#### [Exercise aim]
From the entries below, copy every line that has the word "declines".

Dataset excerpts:
____

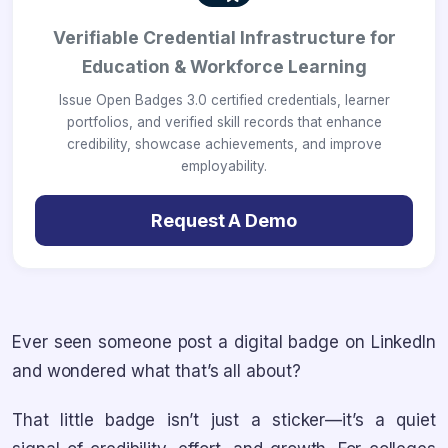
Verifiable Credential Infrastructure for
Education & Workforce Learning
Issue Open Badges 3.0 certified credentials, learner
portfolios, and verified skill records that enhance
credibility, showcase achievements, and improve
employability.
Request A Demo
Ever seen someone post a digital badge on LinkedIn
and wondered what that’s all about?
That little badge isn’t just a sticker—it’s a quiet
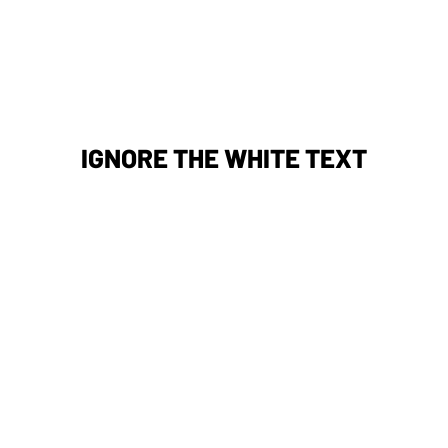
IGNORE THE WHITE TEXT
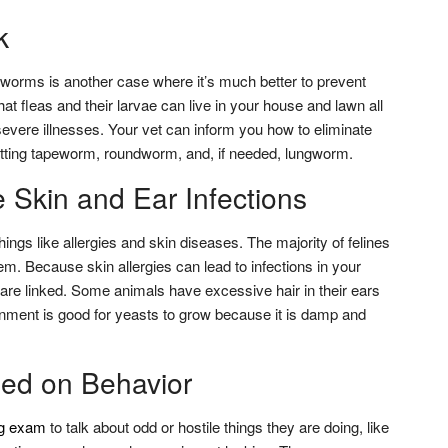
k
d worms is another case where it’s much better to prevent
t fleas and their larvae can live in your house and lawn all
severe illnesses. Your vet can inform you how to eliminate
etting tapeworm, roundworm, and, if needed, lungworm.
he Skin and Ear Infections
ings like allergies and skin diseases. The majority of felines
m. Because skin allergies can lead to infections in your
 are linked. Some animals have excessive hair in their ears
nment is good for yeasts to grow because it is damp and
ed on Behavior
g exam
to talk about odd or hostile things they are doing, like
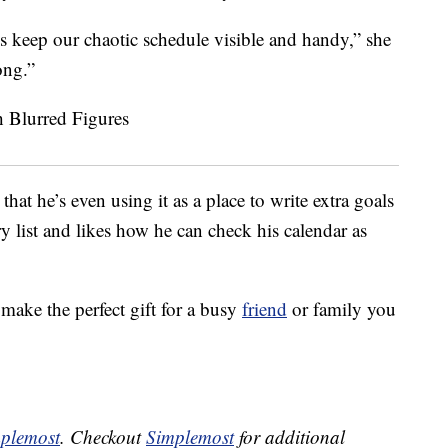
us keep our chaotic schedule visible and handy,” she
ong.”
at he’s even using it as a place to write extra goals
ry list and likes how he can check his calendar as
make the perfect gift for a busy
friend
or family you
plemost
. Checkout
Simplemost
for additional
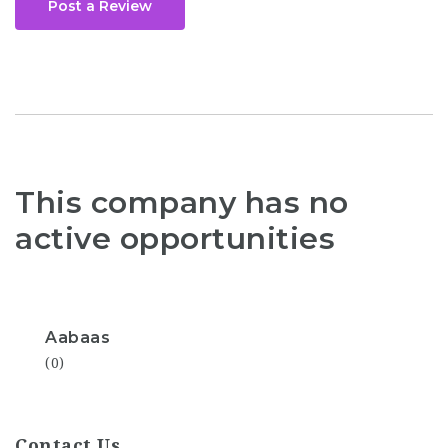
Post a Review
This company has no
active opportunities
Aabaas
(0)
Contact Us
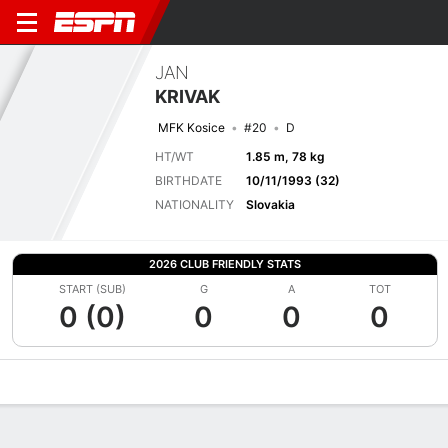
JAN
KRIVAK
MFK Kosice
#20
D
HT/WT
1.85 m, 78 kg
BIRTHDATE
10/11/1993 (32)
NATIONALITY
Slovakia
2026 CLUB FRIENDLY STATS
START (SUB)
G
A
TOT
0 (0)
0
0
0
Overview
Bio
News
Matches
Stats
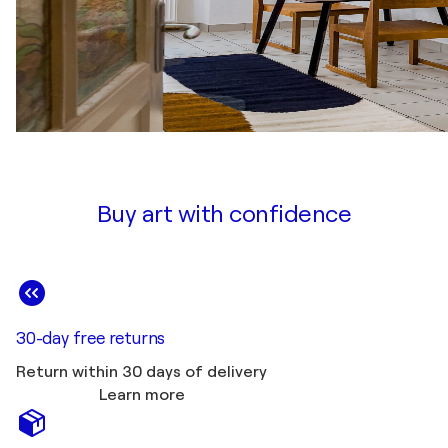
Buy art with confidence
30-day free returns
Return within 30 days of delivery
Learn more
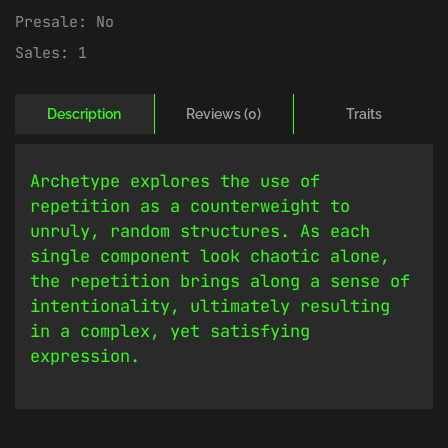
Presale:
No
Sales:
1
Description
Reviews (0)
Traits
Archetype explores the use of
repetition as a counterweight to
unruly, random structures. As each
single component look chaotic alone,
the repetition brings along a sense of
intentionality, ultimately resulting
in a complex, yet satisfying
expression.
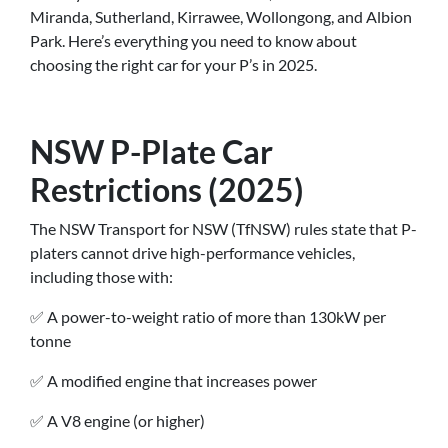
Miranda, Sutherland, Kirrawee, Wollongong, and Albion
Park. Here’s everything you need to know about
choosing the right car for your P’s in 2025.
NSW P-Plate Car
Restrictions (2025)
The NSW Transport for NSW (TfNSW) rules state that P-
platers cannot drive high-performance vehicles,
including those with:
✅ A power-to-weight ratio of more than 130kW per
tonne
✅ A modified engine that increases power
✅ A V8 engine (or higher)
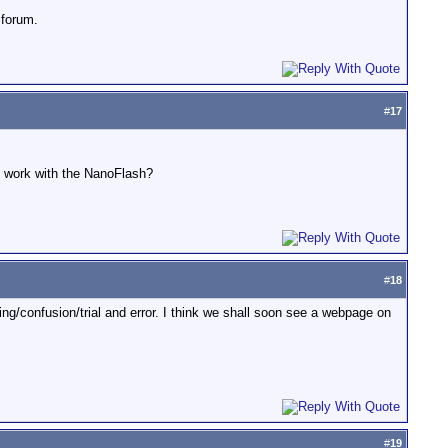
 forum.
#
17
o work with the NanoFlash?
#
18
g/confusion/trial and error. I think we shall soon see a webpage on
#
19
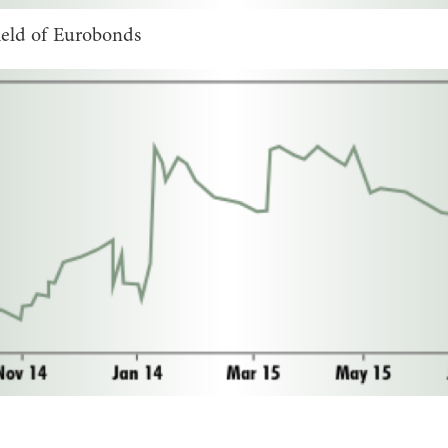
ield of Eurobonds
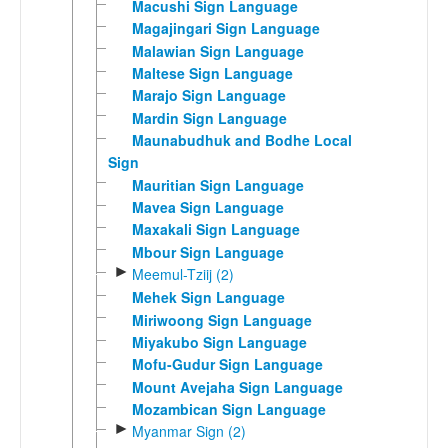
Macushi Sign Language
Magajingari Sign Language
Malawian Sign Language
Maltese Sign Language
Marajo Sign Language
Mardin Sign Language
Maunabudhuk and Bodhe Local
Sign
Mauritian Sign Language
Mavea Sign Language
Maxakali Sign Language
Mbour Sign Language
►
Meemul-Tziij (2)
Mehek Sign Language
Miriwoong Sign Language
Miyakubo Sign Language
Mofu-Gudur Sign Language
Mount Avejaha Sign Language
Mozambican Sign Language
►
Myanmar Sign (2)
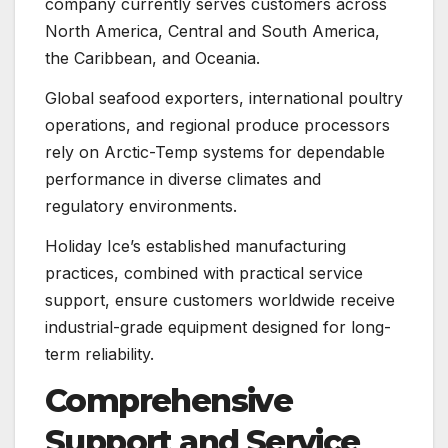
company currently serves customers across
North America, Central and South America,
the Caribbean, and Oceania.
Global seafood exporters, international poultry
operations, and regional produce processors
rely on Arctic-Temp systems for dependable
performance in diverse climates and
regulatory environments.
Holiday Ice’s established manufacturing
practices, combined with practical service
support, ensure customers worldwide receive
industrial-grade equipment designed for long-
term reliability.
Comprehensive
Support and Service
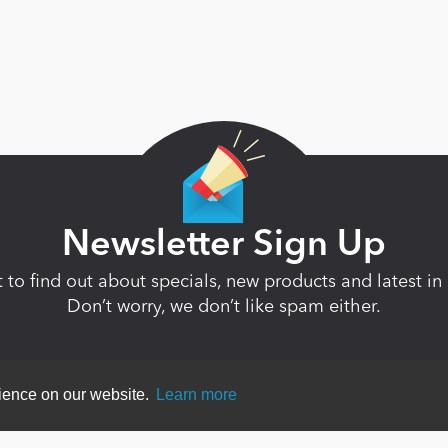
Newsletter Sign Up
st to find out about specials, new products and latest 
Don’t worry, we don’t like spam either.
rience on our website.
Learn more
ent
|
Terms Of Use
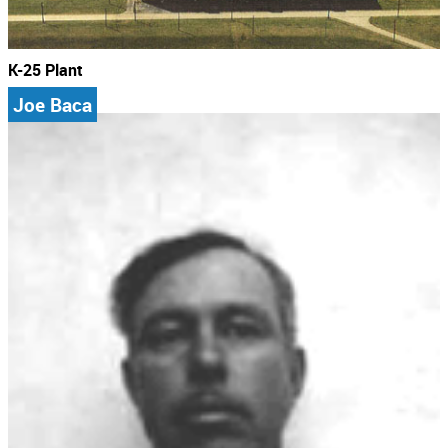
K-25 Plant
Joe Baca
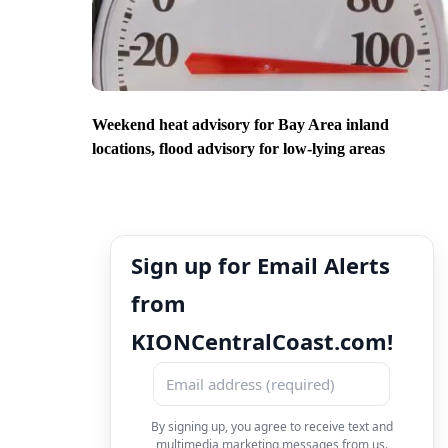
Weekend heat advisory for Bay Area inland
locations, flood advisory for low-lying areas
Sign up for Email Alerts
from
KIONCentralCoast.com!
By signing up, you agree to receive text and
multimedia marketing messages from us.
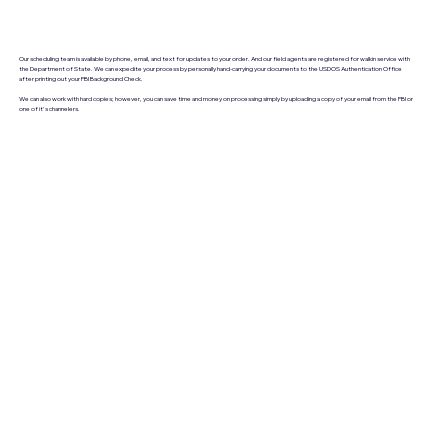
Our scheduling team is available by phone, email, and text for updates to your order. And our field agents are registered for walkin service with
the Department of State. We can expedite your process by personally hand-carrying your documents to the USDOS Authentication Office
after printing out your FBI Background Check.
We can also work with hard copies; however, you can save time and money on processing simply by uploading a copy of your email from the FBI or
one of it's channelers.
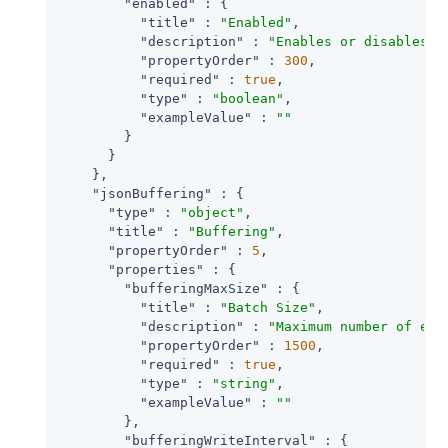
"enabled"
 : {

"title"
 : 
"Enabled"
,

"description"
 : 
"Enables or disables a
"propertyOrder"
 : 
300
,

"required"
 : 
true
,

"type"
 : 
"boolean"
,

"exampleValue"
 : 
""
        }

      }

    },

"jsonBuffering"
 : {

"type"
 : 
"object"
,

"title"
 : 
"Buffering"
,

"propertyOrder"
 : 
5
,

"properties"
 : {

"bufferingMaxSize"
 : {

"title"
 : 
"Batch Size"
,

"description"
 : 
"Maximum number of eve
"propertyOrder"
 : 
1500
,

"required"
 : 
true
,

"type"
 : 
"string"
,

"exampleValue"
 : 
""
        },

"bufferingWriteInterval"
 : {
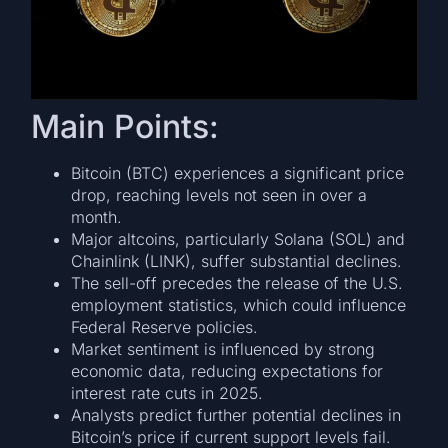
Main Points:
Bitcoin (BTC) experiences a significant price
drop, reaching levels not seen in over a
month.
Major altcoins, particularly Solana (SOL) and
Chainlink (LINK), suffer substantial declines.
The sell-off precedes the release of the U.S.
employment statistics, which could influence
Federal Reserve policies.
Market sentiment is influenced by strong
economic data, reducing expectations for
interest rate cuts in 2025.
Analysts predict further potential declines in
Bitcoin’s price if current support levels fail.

____

#### [Your response]
Chainlink (LINK), suffer substantial declines.
Analysts predict further potential declines in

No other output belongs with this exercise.